The deduction claimed and allowed under this section shall not exceed the profits and gains of the eligible business. Further, where deduction is claimed and allowed under this section for any assessment year no deduction in respect of such profits will be allowed under any other section under this chapter.

(x) Assessing Officer empowered to make adjustment in case any transaction produces excessive profits to eligible business:

The Assessing Officer is empowered to make an adjustment while computing the profit and gains of the eligible business on the basis of the reasonable profit that can be derived from the transaction, in case the transaction between the assessee carrying on the eligible business under section 80-IAC and any other person is so arranged that the transaction produces excessive profits to the eligible business.
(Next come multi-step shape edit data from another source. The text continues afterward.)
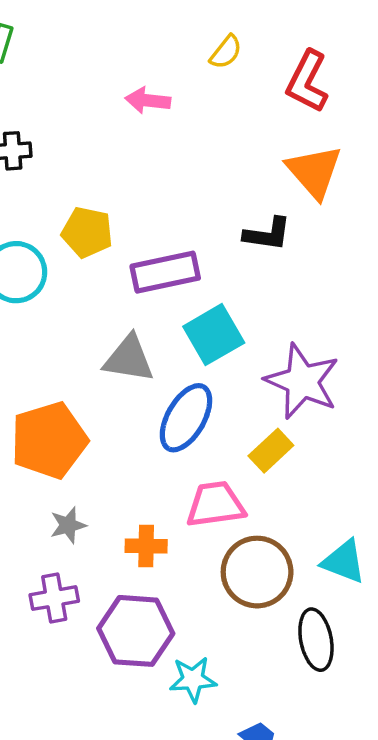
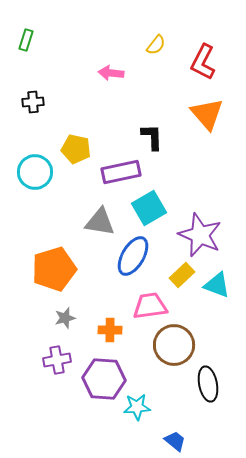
black L-shape: (267, 234) -> (152, 137), moved, turned -100
cyan triangle: (344, 562) -> (217, 285), moved

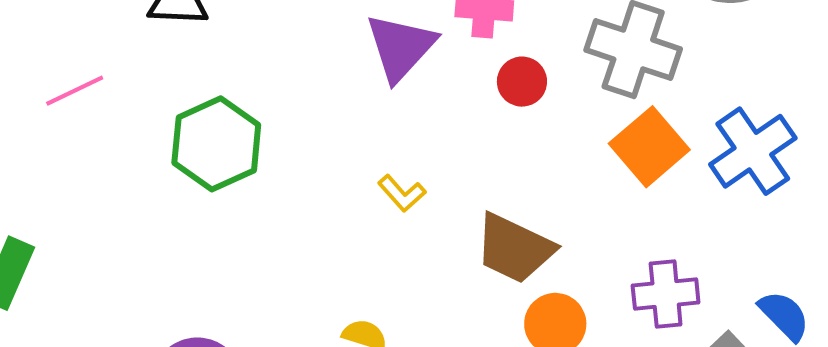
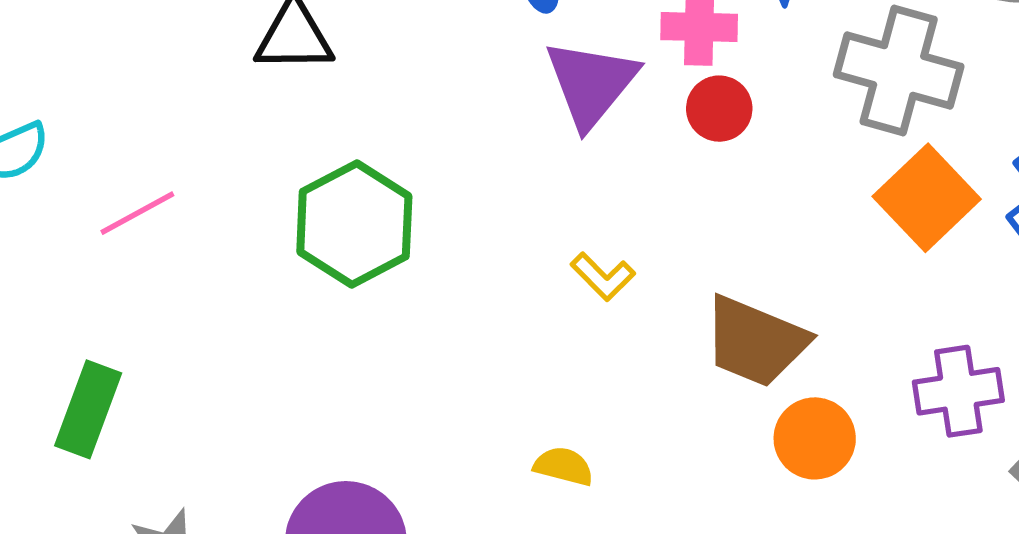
red circle: (522, 82) -> (719, 109), moved
pink line: (75, 91) -> (137, 213), moved

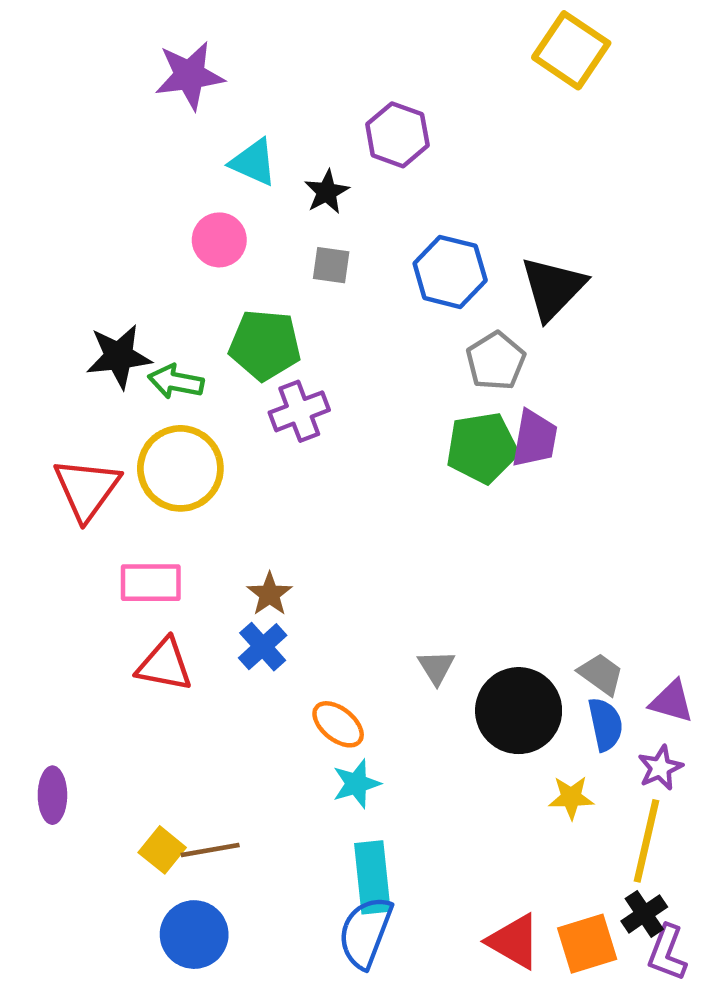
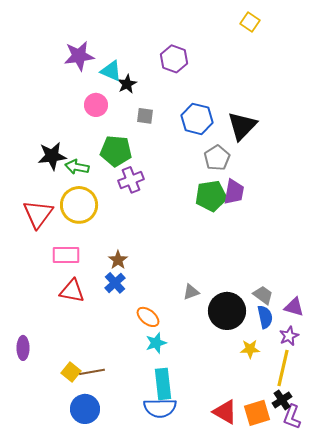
yellow square: (571, 50) -> (250, 22), size x0.6
purple star: (190, 75) -> (79, 56), moved
black star: (327, 192) -> (127, 84), moved
gray triangle: (436, 667) -> (191, 292), turned 42
blue semicircle: (365, 932) -> (160, 408), turned -112

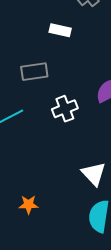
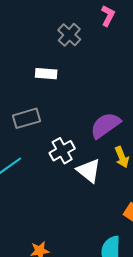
white triangle: (94, 174) -> (89, 171), moved

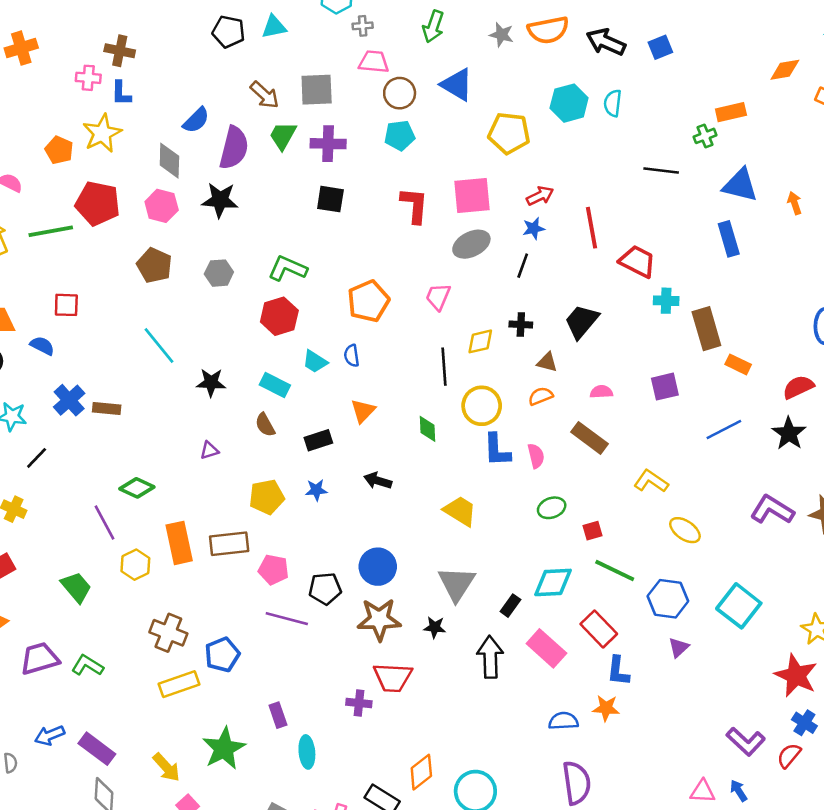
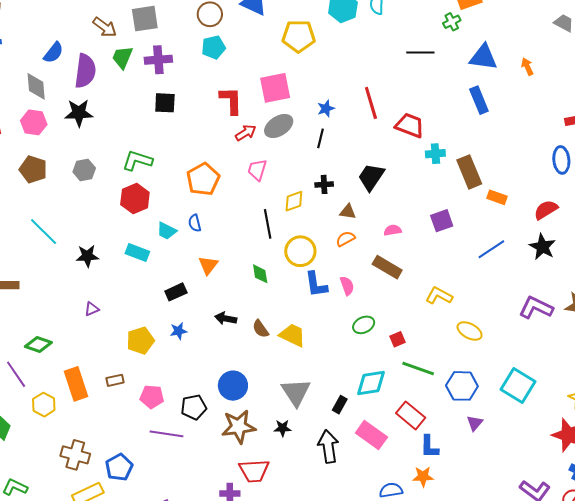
red arrow: (540, 196) -> (246, 133), moved
brown semicircle: (265, 425) -> (261, 329), moved
brown rectangle: (229, 544) -> (115, 380), size x0.6

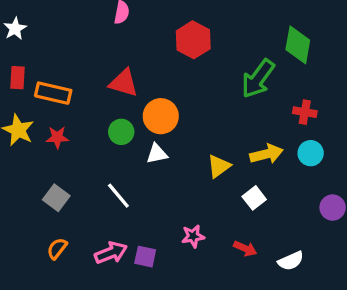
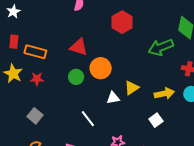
green arrow: (258, 79) -> (161, 47), turned 30
white triangle: (157, 154) -> (113, 98), moved
yellow triangle: (219, 166) -> (132, 88), moved
white line: (118, 196) -> (88, 119), moved

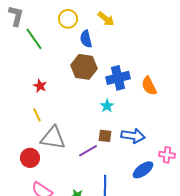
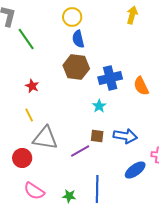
yellow circle: (68, 19) -> (72, 17), moved
yellow arrow: (106, 19) -> (132, 15), moved, turned -114

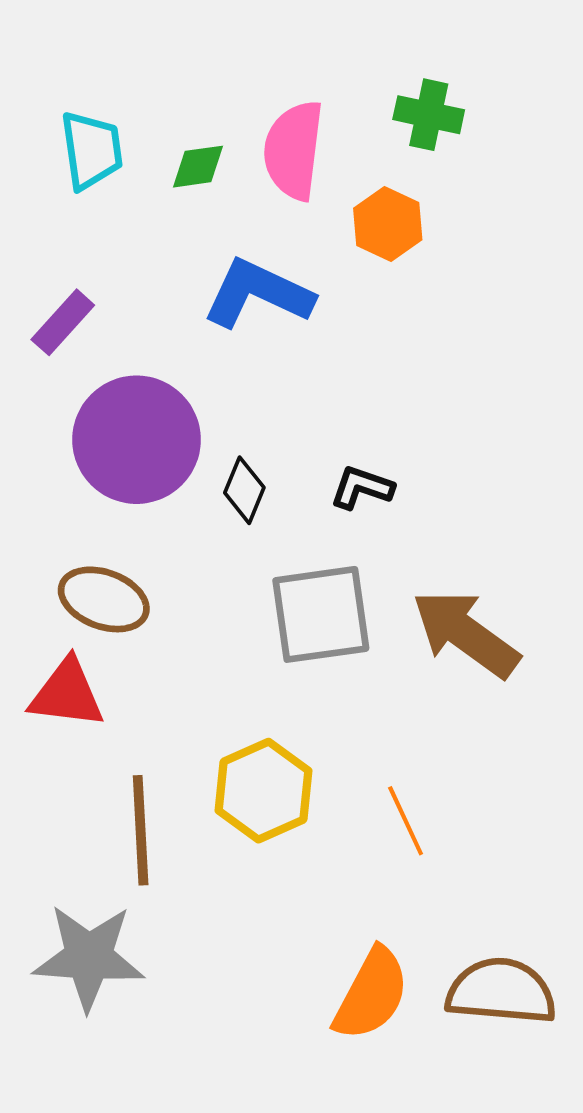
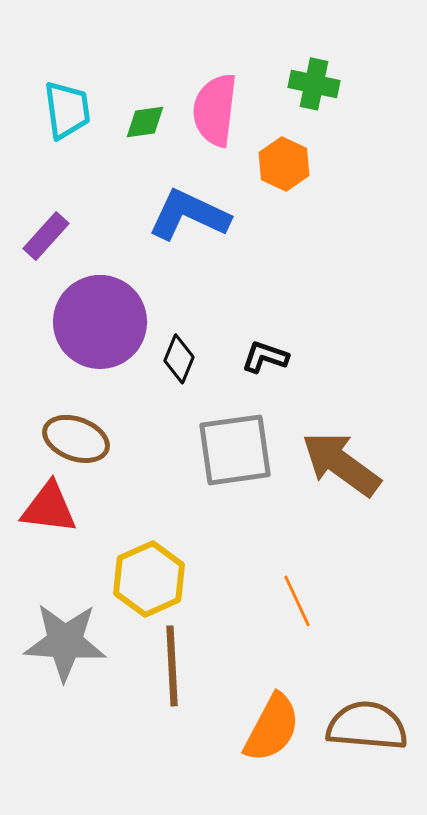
yellow hexagon: (264, 791) -> (149, 579), moved
brown line: (141, 830) -> (172, 666), moved
gray star: (89, 957) -> (65, 642), moved

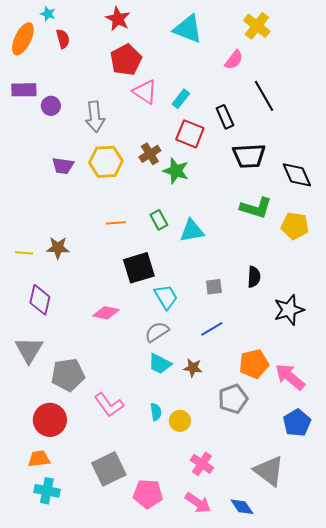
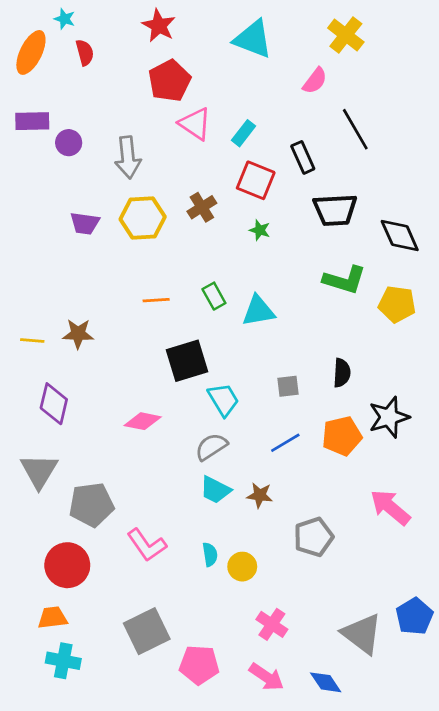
green star: (176, 171) -> (260, 230), moved, size x0.6
orange pentagon: (254, 364) -> (342, 436), moved
blue pentagon: (297, 423) -> (414, 616), moved

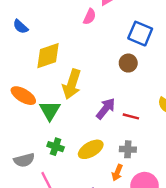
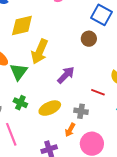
red line: (131, 116) -> (98, 92), moved

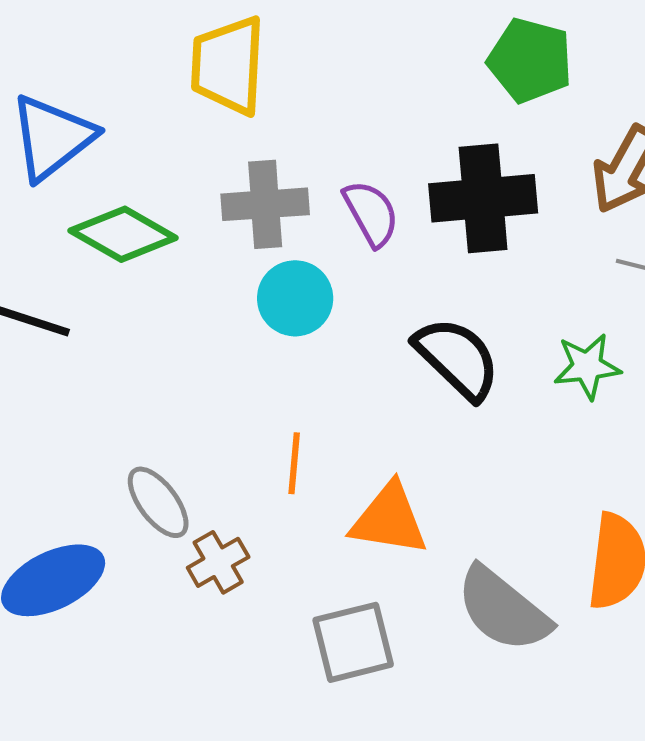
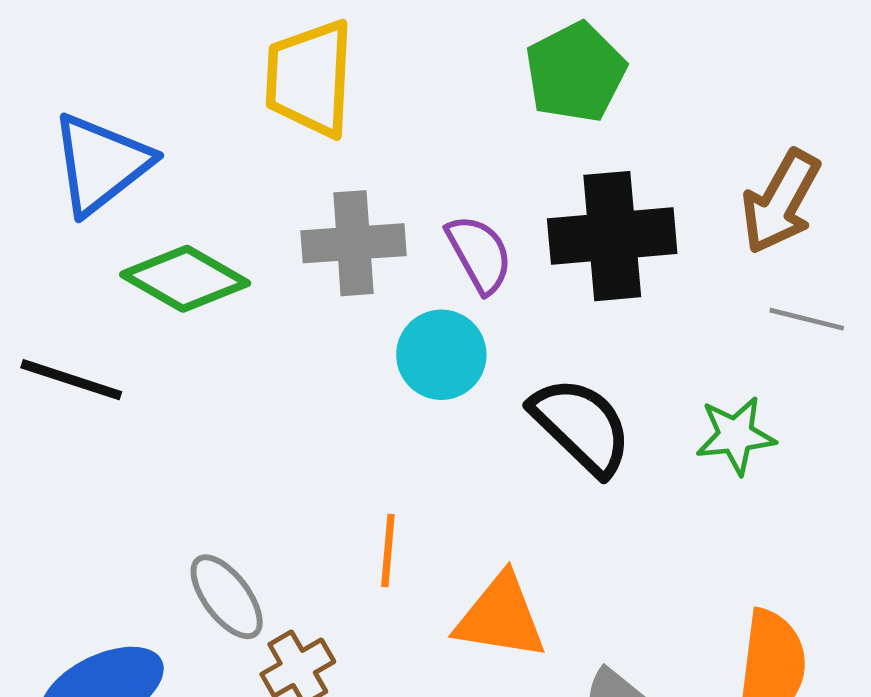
green pentagon: (530, 60) -> (575, 72), moved, turned 30
cyan circle: (295, 298) -> (441, 355), moved

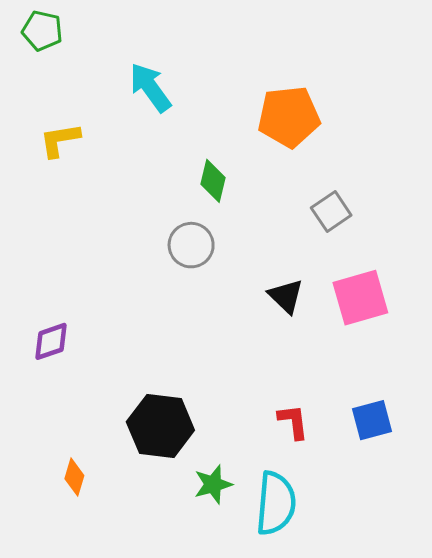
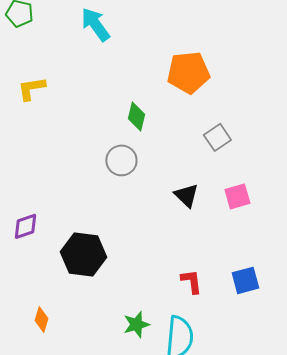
cyan arrow: (150, 88) -> (95, 24), moved
pink square: (360, 298) -> (237, 196), size x0.7
black hexagon: (160, 426) -> (83, 254), moved

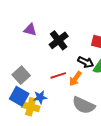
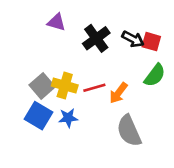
black arrow: (86, 62) -> (133, 39), moved
gray semicircle: (84, 105) -> (129, 131), turned 40
yellow cross: (31, 107) -> (65, 85), moved

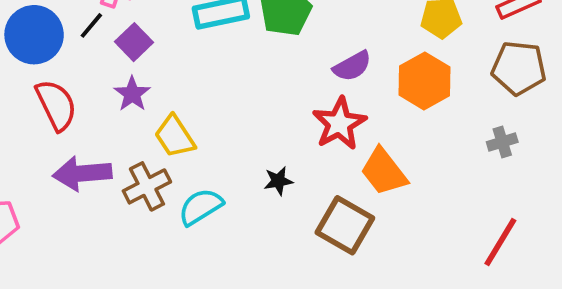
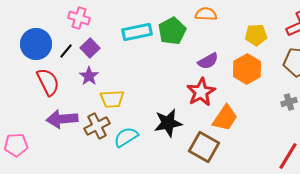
black line: (91, 25) -> (66, 51), moved
yellow trapezoid: (175, 136) -> (112, 99), turned -60
orange trapezoid: (384, 172) -> (225, 118), turned -108
black star: (278, 181) -> (168, 123), size x1.8

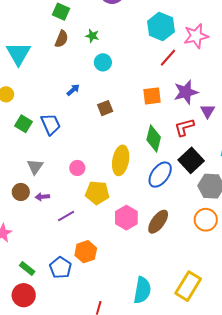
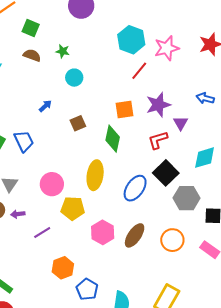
brown semicircle: (62, 39) -> (32, 55), turned -90
green diamond: (154, 138) -> (113, 139), moved
pink circle: (77, 168) -> (52, 184), size x1.5
orange circle: (206, 220) -> (172, 240), moved
blue pentagon: (60, 268) -> (87, 289), moved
However, if the arrangement involves a specified domestic transaction referred to in section 92BA, the amount of profits from such transaction shall be determined
having regard to the arm’s length price.

(xi) Central Government empowered to deny deduction to any class of start-up:

The section empowers the Central Government to declare any class of start-up as not being entitled to deduction under this section. The denial of exemption shall be with effect from such date as may be specified in the notification issued in Official Gazette.

Example

A Ltd. was incorporated on 1.4.2016 to carry on the business of innovation, development, deployment and commercialization of new processes driven by technology. It holds a certificate of eligible business from the notified IMBC1.

Its total turnover and profits and gains from such business for the P.Y.2016-17 to P.Y.2020-21 are as follows:

Particulars

P.Y.2016-17 P.Y.2017-18 P.Y.2018-19 P.Y.2019-20 P.Y.2020-21

(Rupees in crores)

Total

turnover

15.42 18.36 20.21 22.72 24.95

Profits/

Losses

(2.52)

(1.37) 6.52 8.13

9.87

 

Is A Ltd. eligble for any tax benefit under the provisions of the Income-tax Act, 1961? If yes, what is the benefit available?

Answer
A Ltd. is an eligible start-up, since –

(1) it is a company engaged in eligible business of innovation, development, deployment and commercialization of new processes driven by technology. It holds a certificate of eligible business from the notified IMBC.

(2) it is incorporated during the period 1.4.2016 to 31.3.2019.

(3) its total turnover does not exceed Rs.25 crores in any previous year from P.Y.2016- 17 to P.Y.2020-21.

(4) it holds a certificate of eligible business from the notified IMBC

Therefore, A Ltd., being an eligible start-up, is eligible for deduction under section 80-IAC of 100% of the profits and gains derived by it from an eligible business for any three consecutive assessment years out of five years beginning from the year in which the eligible start up is incorporated i.e. P.Y.2016-17.

In the first two years i.e., P.Y.2016-17 and P.Y.2017-18, A Ltd. has incurred a loss. In the subsequent three years i.e., P.Y.2018-19, P.Y.2019-20 and P.Y.2020-21, A Ltd. has earned profits from eligible business and can hence, claim 100% of its profits as deduction under section 80-IAC from the P.Y.2018-19 to P.Y.2020-21. However, for P.Y.2018-19, the profits eligible for deduction would be the profits after set-off of brought forward losses of P.Y.2016- 17 and P.Y.2017-18.